MSExchange.org - Protecting Microsoft Exchange with ISA Server 2004 FirewallsKnow the common ports to open to enable messaging through firewalls:
25 SMTP
53 DNS
80 HTTP (insecure OWA)
110 POP3
143 IMAP4
389 LDAP (Address list retrieval)
443 HTTP SSL (secure OWA)
993 IMAP4 SSL
995 POP3 SSL
Note: Keep in mind that not all of these will be necessary in any given situation. Read the question carefully.
When a smart host is being used, a greater instance of non-delivery reports indicates a problem with the smart host; a rising external mail queue indicates a problem with the Exchange server. This is because a smart host does not have a queue and will attempt to send off mail even if no network connectivity or DNS is available.
Clustering
You do not need to know Network Load Balancing (NLB) other than that it's the best solution for making front-end OWA servers in the perimeter network highly-available.
The steps for creating an Exchange cluster are as follows:
1. Upgrade any Win2000 servers to SP4.
2. Configure the cluster service on each node.
3. Install the
Microsoft Distributed Transaction Controller (MSDTC) on one of the nodes.
4. Run Exchange's ForestPrep and DomainPrep.
5. Install Ex2003 on each node.
6. Use Cluster Administrator to create resource groups called Exchange virtual servers on each active node.
7. Configure failover and failback for the virtual servers.

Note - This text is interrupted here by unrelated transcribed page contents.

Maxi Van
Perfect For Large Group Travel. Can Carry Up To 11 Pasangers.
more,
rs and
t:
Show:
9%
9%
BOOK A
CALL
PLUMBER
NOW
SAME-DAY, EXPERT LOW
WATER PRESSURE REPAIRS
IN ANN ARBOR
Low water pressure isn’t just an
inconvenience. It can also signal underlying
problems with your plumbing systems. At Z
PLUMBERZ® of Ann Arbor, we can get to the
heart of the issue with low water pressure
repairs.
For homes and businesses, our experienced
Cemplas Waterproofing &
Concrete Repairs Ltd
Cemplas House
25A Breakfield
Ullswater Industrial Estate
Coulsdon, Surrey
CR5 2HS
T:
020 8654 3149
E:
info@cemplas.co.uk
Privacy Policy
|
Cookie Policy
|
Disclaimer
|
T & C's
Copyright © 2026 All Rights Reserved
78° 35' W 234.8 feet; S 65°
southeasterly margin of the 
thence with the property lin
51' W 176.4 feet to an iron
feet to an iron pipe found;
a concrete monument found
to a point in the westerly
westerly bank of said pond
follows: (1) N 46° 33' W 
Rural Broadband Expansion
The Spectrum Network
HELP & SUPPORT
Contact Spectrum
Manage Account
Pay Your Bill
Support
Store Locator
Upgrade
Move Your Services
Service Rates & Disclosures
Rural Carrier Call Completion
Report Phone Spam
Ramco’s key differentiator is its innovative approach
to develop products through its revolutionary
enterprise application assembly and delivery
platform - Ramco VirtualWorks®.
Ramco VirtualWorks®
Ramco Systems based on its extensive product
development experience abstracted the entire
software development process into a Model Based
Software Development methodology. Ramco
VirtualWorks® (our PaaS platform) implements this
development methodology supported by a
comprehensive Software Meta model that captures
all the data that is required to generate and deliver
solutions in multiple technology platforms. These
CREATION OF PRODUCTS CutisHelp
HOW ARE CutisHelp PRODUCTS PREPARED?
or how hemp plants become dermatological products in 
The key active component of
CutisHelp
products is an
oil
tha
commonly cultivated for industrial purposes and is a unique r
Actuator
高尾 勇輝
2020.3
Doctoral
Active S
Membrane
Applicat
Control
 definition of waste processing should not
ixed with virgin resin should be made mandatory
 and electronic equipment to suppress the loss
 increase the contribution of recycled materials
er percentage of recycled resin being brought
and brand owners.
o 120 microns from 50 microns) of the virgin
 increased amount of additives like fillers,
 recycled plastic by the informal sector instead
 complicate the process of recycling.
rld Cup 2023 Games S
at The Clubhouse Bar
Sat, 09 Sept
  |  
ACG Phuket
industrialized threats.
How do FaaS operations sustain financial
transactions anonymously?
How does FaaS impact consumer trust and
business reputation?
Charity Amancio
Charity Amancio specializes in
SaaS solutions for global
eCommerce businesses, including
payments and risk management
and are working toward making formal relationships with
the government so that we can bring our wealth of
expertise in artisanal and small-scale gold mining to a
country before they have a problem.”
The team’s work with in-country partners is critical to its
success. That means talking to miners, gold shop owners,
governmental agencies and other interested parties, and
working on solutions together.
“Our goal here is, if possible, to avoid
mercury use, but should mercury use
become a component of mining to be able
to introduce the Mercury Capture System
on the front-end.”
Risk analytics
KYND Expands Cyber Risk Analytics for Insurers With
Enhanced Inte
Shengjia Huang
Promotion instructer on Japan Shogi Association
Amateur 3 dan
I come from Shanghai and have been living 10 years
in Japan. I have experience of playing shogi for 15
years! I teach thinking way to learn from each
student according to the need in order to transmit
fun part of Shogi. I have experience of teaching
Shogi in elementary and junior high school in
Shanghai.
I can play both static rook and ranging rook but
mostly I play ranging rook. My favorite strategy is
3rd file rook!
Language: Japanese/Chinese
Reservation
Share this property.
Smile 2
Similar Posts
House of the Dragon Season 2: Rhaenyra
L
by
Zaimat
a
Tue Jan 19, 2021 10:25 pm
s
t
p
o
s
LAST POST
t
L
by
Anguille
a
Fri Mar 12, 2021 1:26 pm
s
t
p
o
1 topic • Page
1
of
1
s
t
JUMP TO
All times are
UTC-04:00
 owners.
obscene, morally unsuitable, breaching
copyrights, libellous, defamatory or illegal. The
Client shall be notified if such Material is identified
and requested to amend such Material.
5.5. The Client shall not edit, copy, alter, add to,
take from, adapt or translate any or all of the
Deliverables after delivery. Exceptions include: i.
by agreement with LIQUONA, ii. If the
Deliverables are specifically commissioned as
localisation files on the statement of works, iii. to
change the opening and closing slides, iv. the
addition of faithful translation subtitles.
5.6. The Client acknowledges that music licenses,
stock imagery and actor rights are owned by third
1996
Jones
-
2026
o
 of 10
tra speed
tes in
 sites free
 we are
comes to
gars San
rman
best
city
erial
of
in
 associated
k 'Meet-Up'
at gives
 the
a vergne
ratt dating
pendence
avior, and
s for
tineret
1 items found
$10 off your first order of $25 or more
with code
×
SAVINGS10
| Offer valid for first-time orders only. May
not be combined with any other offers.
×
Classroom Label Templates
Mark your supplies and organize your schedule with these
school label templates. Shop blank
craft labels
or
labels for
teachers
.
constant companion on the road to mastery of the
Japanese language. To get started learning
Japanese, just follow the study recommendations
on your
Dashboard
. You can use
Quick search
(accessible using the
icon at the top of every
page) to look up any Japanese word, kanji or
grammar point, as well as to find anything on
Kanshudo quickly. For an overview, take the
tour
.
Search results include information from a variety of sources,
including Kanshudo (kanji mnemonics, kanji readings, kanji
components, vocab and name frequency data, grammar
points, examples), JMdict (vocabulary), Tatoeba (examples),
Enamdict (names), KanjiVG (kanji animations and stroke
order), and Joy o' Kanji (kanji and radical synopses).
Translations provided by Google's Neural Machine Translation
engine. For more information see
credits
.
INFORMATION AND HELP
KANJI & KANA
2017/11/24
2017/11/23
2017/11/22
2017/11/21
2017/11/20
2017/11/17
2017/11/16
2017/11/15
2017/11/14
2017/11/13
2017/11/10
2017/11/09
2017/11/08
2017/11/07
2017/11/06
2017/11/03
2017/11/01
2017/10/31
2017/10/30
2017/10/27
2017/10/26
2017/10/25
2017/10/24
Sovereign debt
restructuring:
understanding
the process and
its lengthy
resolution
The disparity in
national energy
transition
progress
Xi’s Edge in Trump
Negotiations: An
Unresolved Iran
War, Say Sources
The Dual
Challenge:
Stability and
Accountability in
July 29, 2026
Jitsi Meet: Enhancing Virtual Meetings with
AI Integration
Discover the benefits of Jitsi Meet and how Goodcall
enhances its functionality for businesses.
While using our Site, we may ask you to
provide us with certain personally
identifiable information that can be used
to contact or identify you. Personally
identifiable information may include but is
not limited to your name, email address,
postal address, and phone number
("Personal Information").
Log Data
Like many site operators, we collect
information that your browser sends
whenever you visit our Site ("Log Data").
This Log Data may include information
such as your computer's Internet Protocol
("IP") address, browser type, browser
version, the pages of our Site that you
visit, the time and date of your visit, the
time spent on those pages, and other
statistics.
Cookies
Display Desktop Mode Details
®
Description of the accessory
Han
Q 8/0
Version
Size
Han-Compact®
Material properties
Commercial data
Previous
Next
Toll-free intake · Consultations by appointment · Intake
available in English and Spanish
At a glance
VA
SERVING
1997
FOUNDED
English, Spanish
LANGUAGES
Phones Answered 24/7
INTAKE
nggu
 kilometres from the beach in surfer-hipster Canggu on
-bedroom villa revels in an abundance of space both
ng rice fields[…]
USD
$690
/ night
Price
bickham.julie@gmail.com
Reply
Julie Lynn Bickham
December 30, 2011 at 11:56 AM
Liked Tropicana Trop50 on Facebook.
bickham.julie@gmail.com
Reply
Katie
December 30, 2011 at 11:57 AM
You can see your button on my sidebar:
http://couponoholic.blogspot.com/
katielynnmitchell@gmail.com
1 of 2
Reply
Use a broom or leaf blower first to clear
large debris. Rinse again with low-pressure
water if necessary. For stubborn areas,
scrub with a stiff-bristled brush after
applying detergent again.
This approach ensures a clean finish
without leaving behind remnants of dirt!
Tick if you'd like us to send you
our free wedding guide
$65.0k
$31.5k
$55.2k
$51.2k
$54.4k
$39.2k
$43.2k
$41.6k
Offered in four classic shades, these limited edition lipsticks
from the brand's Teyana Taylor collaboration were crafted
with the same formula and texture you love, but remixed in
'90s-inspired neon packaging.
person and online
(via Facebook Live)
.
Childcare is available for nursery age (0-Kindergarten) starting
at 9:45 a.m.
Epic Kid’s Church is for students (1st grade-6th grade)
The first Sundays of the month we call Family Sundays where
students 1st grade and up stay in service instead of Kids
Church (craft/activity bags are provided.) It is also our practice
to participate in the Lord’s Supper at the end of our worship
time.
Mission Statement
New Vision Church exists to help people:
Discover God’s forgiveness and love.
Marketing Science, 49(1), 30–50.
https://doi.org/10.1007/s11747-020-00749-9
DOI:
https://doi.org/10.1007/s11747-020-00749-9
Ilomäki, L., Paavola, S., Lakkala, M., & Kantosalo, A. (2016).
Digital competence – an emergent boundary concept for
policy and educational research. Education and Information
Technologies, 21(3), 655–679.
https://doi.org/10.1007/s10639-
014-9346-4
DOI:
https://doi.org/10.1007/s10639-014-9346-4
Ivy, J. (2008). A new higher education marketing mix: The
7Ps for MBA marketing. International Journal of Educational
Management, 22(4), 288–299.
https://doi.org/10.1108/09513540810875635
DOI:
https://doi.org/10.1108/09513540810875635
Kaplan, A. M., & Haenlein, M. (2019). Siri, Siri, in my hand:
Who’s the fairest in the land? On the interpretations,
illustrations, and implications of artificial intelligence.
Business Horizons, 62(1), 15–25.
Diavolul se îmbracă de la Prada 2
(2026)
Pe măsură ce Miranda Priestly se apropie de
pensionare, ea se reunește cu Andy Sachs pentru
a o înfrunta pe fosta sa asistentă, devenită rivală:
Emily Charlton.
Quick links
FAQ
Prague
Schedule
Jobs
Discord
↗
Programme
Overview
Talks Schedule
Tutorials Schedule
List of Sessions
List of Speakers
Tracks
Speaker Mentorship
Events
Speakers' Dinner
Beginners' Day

Failover is when a cluster node fails and the resource group successfully transfers from a preferred owner to a possible owner.
Failback is when a failed node comes back online and a resource group successfully transfers from a possible owner back to a preferred owner.
Failover cannot be enabled directly (you enable it by ensuring that possible owners exist), but failback can be enabled directly.
Exchange virtual servers are the access points for clients needing to connect to Exchange server clusters. Do not connect clients to the names of the individual nodes or the cluster, itself! For example, if two servers named MAIL1 and MAIL2 are part of a cluster named MAILCLUSTER and host an Exchange virtual server named EVS, mail clients need to be pointed to EVS.